*** Data ***

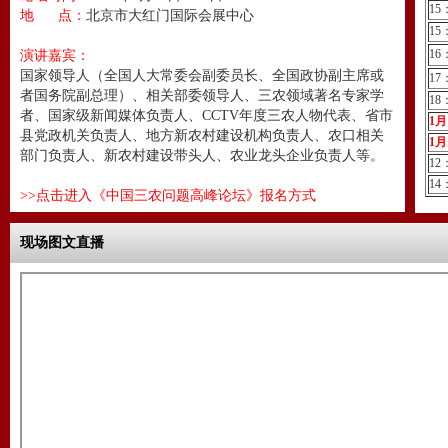
15
地 点：
北京市大红门国际会展中心
15
16
演讲嘉宾：
国家领导人（全国人大常委会副委员长、全国政协副主席或
17
者国务院副总理）、相关部委领导人、三农领域著名专家学
18
者、国家级新闻媒体负责人、CCTV年度三农人物代表、省市
1
县党政机关负责人、地方新农村建设机构负责人、农口相关
1
部门负责人、新农村建设带头人、农业龙头企业负责人等。
12
14
>>点击进入《中国三农问题高峰论坛》报名方式
现场图文直播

*** End of Data ***

• [Exercise aim] Only the pictures are to be left out, and all of the data must otherwise be transcribed exactly.

• [Task solution]
15
地 点：
北京市大红门国际会展中心
15
16
演讲嘉宾：
国家领导人（全国人大常委会副委员长、全国政协副主席或
17
者国务院副总理）、相关部委领导人、三农领域著名专家学
18
者、国家级新闻媒体负责人、CCTV年度三农人物代表、省市
1
县党政机关负责人、地方新农村建设机构负责人、农口相关
1
部门负责人、新农村建设带头人、农业龙头企业负责人等。
12
14
>>点击进入《中国三农问题高峰论坛》报名方式
现场图文直播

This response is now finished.